> [TASK ITEM]
Once you have read the records below, restate them word for word.

> [DATASET EXTRACT]
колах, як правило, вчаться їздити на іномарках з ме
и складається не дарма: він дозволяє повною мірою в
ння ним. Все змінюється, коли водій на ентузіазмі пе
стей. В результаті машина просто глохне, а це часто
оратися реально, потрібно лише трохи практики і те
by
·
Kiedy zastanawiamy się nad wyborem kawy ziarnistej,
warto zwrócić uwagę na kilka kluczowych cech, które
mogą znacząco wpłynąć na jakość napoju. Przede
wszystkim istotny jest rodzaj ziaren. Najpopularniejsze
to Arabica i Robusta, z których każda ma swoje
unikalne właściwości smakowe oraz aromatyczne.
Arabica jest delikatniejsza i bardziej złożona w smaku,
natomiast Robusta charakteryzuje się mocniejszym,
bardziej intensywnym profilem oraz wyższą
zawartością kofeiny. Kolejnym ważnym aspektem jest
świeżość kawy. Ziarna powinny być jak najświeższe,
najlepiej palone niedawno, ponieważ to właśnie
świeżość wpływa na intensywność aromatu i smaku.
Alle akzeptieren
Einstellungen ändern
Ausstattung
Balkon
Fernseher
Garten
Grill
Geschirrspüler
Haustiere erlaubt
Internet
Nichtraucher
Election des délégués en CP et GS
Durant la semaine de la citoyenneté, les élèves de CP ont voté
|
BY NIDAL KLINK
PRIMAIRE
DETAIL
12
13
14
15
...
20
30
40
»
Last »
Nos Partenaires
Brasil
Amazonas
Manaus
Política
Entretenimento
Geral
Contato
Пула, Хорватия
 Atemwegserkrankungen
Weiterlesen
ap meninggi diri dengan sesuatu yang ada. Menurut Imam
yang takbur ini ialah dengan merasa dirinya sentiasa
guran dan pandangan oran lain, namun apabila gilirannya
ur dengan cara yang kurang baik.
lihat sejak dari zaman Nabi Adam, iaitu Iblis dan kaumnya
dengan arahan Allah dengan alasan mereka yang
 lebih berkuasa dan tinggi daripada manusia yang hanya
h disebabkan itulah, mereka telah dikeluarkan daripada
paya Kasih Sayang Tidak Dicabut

> [SOLUTION BELOW]
колах, як правило, вчаться їздити на іномарках з ме
и складається не дарма: він дозволяє повною мірою в
ння ним. Все змінюється, коли водій на ентузіазмі пе
стей. В результаті машина просто глохне, а це часто
оратися реально, потрібно лише трохи практики і те
by
·
Kiedy zastanawiamy się nad wyborem kawy ziarnistej,
warto zwrócić uwagę na kilka kluczowych cech, które
mogą znacząco wpłynąć na jakość napoju. Przede
wszystkim istotny jest rodzaj ziaren. Najpopularniejsze
to Arabica i Robusta, z których każda ma swoje
unikalne właściwości smakowe oraz aromatyczne.
Arabica jest delikatniejsza i bardziej złożona w smaku,
natomiast Robusta charakteryzuje się mocniejszym,
bardziej intensywnym profilem oraz wyższą
zawartością kofeiny. Kolejnym ważnym aspektem jest
świeżość kawy. Ziarna powinny być jak najświeższe,
najlepiej palone niedawno, ponieważ to właśnie
świeżość wpływa na intensywność aromatu i smaku.
Alle akzeptieren
Einstellungen ändern
Ausstattung
Balkon
Fernseher
Garten
Grill
Geschirrspüler
Haustiere erlaubt
Internet
Nichtraucher
Election des délégués en CP et GS
Durant la semaine de la citoyenneté, les élèves de CP ont voté
|
BY NIDAL KLINK
PRIMAIRE
DETAIL
12
13
14
15
...
20
30
40
»
Last »
Nos Partenaires
Brasil
Amazonas
Manaus
Política
Entretenimento
Geral
Contato
Пула, Хорватия
 Atemwegserkrankungen
Weiterlesen
ap meninggi diri dengan sesuatu yang ada. Menurut Imam
yang takbur ini ialah dengan merasa dirinya sentiasa
guran dan pandangan oran lain, namun apabila gilirannya
ur dengan cara yang kurang baik.
lihat sejak dari zaman Nabi Adam, iaitu Iblis dan kaumnya
dengan arahan Allah dengan alasan mereka yang
 lebih berkuasa dan tinggi daripada manusia yang hanya
h disebabkan itulah, mereka telah dikeluarkan daripada
paya Kasih Sayang Tidak Dicabut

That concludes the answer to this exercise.